Artificial intelligence is going to change our lives. In fact, it is already doing it almost without us realizing it. However, in full expansion of this new technology, some voices are warning that these advances may include counterparts that end up harming us in the medium and long term.
Among these voices stands out that of the AI expert, Paul Röttger, who has explained on Twitter his experience as a member of the Open IA team in charge of verifying the ability of GPT-4 to generate harmful content during its test period.
"Model security is the most difficult and most exciting challenge in the field of natural language processing at the moment," explained Röttger, who has warned that it is not easy to ensure the security of models because they are "general-purpose tools." .
According to the expert, for almost every safe and useful instruction that can be given to an artificial intelligence, there is also an unsafe version. “You want the model to write good job ads, but not for some Nazi group. Blog posts? Not for terrorists. Chemistry? Not for explosives… In addition, it is not always clear where to draw the lines in terms of security, ”he reflected on his Twitter account.
In this sense, the official technical document published on GPT-4, Open IA openly addresses how they have adapted the system to change the responses to certain 'prompts' (technical term to refer to instructions) between the original version of GPT-4, which It does not include limitations, and the free version can already be tested on its website.
For example, the full version of the model is able to provide us with "hypothetical examples" of how to kill people with only €1, while the final and public version is designed to "not be able to provide information or help to cause harm to others".
Something similar happens if instructions are requested to carry out tasks as harmful as synthesizing dangerous chemicals, laundering money or self-mutilation.
However, the previous version, GPT-3.5, already had these limitations and they were not able to prevent a group of users from being able to create an RPG that unlocked their limitations.
This suggests that, in the near future, a group of hackers will be able to find the weak points of the new model and use them to their advantage.
Let's remember that in 2019, OpenAI spread the news that it had developed an artificial intelligence capable of producing 'fake news' texts without human help.
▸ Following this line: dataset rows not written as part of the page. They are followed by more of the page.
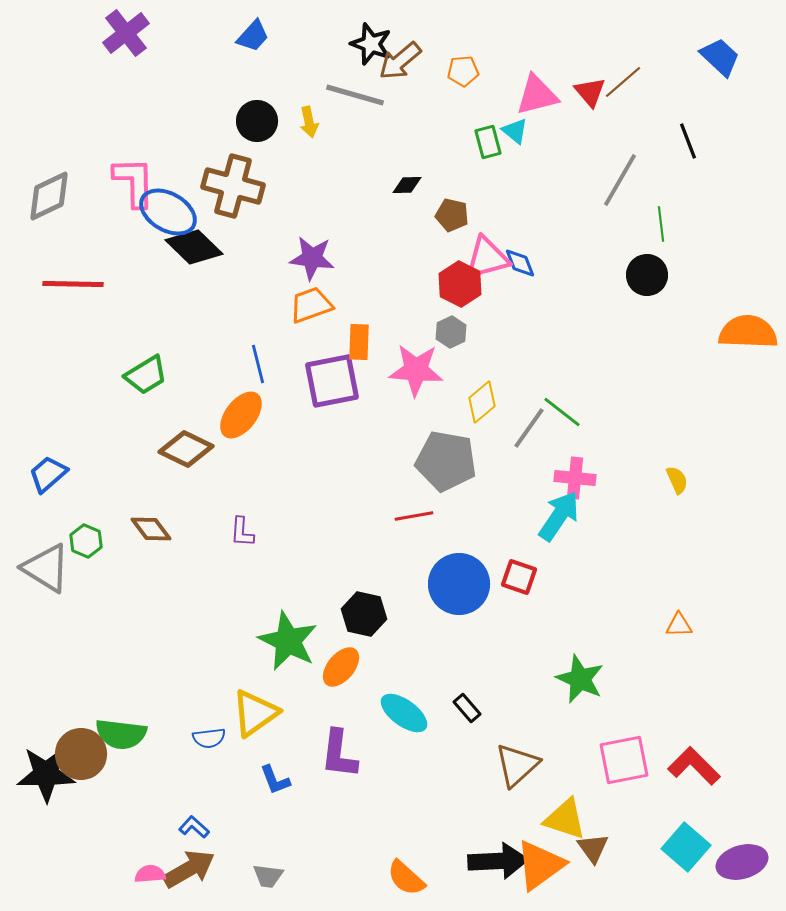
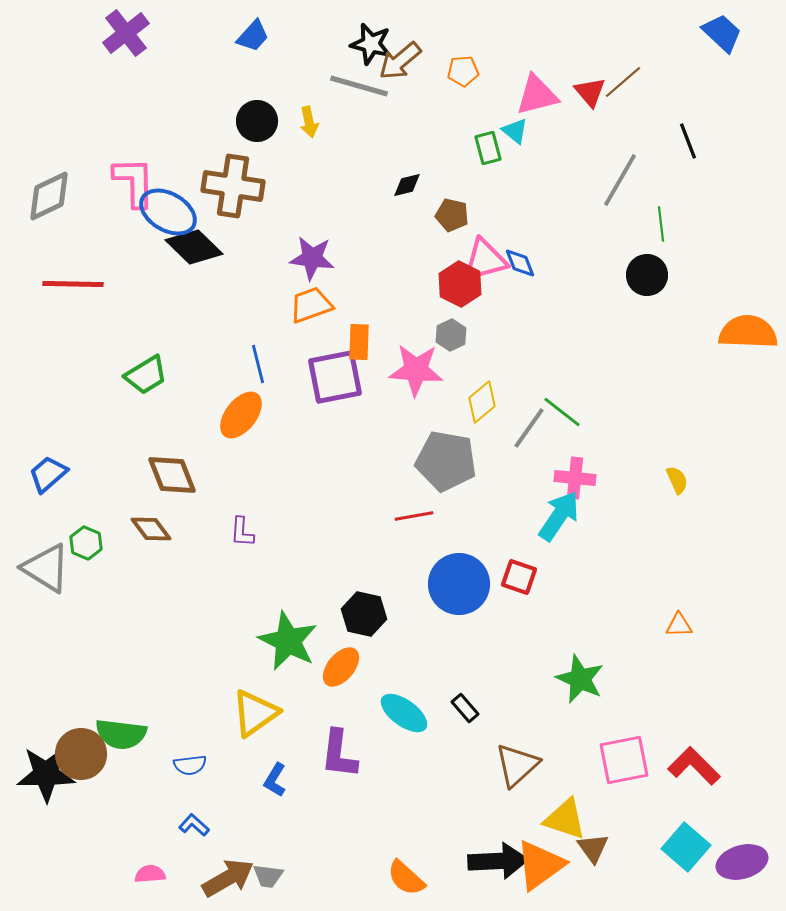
black star at (371, 44): rotated 6 degrees counterclockwise
blue trapezoid at (720, 57): moved 2 px right, 24 px up
gray line at (355, 95): moved 4 px right, 9 px up
green rectangle at (488, 142): moved 6 px down
black diamond at (407, 185): rotated 12 degrees counterclockwise
brown cross at (233, 186): rotated 6 degrees counterclockwise
pink triangle at (487, 258): moved 2 px left, 2 px down
gray hexagon at (451, 332): moved 3 px down
purple square at (332, 381): moved 3 px right, 4 px up
brown diamond at (186, 449): moved 14 px left, 26 px down; rotated 42 degrees clockwise
green hexagon at (86, 541): moved 2 px down
black rectangle at (467, 708): moved 2 px left
blue semicircle at (209, 738): moved 19 px left, 27 px down
blue L-shape at (275, 780): rotated 52 degrees clockwise
blue L-shape at (194, 827): moved 2 px up
brown arrow at (189, 869): moved 39 px right, 9 px down
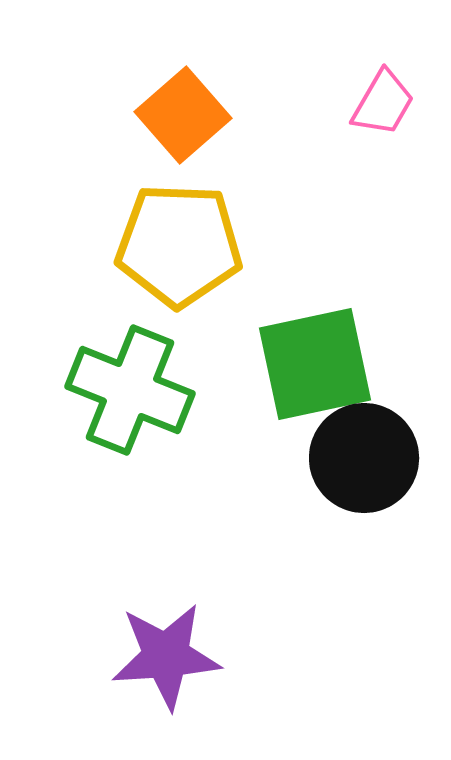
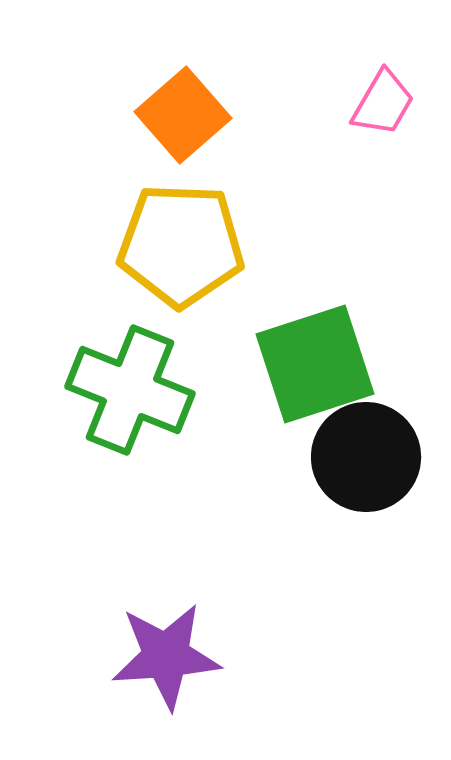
yellow pentagon: moved 2 px right
green square: rotated 6 degrees counterclockwise
black circle: moved 2 px right, 1 px up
This technology, dubbed GPT-2, was capable of generating a meaningful message, but false content and invented sources of information, from a single sentence.
This functionality was labeled by the press as "too dangerous" and earned the company strong criticism. Now, as the weeks went by, everything relaxed. Over the next half year, the fear of this fake news machine faded away.
First, a student was able to replicate and publish the model on the internet, a fact that forced OpenAI itself to release it. Years later, the artificial intelligence model generated by Open IA is capable of passing university exams or writing books generated without human intervention.